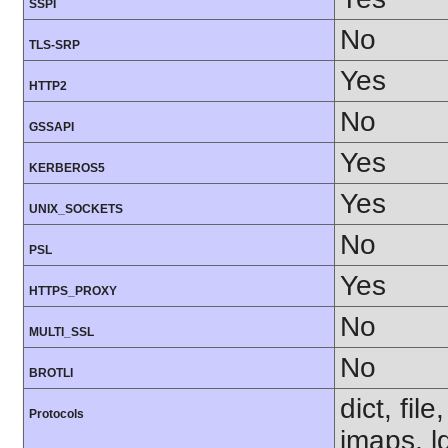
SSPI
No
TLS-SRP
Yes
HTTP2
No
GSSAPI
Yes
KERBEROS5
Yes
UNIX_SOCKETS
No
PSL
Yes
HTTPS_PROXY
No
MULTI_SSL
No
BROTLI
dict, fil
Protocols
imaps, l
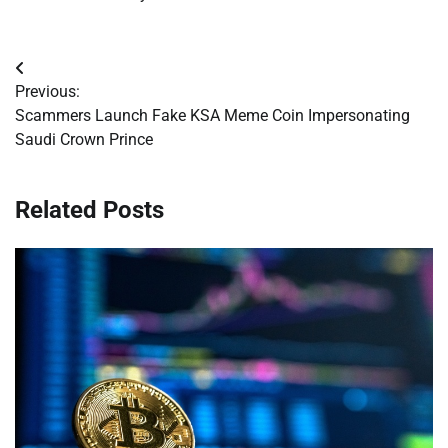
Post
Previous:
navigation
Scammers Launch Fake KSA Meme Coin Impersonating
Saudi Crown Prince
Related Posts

* **WORK TO COMPLETE**: The data must be repeated exactly. Any pictures in it are to be left out.

* **YOUR SOLUTION**:
SSPI
No
TLS-SRP
Yes
HTTP2
No
GSSAPI
Yes
KERBEROS5
Yes
UNIX_SOCKETS
No
PSL
Yes
HTTPS_PROXY
No
MULTI_SSL
No
BROTLI
dict, fil
Protocols
imaps, l
Post
Previous:
navigation
Scammers Launch Fake KSA Meme Coin Impersonating
Saudi Crown Prince
Related Posts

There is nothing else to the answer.